### WORK INSTRUCTION:
Produce word for word the lines of the data below running from the one that has "Alpargatas, y el" to the one that has "れるので、ぜひ参考にしてください。", inclusive, and no others.

### DATA SUPPLIED:
━━━━━━━━━━━━━━━━━━━━━━━━━━━━━━
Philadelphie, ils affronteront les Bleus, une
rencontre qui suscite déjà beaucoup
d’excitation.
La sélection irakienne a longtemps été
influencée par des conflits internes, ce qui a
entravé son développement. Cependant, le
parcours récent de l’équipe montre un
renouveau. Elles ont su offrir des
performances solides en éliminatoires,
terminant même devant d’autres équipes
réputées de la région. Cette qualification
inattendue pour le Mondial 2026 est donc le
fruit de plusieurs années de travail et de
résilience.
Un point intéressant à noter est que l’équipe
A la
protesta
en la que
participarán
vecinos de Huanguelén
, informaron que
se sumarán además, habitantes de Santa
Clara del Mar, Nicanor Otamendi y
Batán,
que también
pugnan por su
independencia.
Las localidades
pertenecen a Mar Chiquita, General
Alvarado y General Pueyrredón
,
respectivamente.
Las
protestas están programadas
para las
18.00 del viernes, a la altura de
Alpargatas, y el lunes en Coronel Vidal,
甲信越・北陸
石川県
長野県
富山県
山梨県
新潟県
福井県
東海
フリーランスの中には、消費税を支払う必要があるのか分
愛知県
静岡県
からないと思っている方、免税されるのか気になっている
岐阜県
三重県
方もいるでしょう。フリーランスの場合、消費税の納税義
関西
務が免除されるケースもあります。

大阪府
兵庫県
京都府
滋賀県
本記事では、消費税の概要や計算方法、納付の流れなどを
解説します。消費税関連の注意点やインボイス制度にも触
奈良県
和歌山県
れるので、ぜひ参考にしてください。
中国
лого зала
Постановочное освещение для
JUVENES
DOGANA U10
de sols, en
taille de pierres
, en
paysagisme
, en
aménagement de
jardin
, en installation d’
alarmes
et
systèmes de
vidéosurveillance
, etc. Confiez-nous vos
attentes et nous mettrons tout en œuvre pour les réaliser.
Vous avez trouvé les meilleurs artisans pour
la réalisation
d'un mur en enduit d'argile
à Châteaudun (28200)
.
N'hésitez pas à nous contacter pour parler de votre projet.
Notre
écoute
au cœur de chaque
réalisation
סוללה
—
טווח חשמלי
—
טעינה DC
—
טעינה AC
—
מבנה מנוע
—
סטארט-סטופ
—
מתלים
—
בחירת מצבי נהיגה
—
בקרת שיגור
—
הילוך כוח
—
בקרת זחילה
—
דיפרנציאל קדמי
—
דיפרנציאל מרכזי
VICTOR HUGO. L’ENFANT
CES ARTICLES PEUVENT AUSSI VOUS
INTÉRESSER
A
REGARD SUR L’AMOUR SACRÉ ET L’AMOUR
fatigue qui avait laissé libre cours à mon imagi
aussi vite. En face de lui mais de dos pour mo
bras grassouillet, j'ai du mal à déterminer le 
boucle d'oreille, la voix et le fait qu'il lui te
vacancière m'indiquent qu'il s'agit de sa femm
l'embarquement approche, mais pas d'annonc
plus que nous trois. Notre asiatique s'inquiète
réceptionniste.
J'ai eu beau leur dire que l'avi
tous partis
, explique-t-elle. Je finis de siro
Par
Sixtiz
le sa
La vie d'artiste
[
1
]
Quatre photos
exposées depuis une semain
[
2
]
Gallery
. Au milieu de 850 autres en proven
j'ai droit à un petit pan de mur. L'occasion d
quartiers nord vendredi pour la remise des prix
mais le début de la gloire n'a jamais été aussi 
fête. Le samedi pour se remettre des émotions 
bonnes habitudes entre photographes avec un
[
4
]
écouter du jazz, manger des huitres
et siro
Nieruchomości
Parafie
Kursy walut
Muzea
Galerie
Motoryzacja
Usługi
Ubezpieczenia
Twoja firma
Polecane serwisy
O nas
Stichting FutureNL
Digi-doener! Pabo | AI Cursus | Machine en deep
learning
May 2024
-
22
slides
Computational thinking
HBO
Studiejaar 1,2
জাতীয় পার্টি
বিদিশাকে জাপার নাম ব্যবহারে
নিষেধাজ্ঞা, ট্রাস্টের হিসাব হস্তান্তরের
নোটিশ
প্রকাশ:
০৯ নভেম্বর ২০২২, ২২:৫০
━━━━━━━━━━━━━━━━━━━━━━━━━━━━━━
### OUTPUT BELOW:
Alpargatas, y el lunes en Coronel Vidal,
甲信越・北陸
石川県
長野県
富山県
山梨県
新潟県
福井県
東海
フリーランスの中には、消費税を支払う必要があるのか分
愛知県
静岡県
からないと思っている方、免税されるのか気になっている
岐阜県
三重県
方もいるでしょう。フリーランスの場合、消費税の納税義
関西
務が免除されるケースもあります。

大阪府
兵庫県
京都府
滋賀県
本記事では、消費税の概要や計算方法、納付の流れなどを
解説します。消費税関連の注意点やインボイス制度にも触
奈良県
和歌山県
れるので、ぜひ参考にしてください。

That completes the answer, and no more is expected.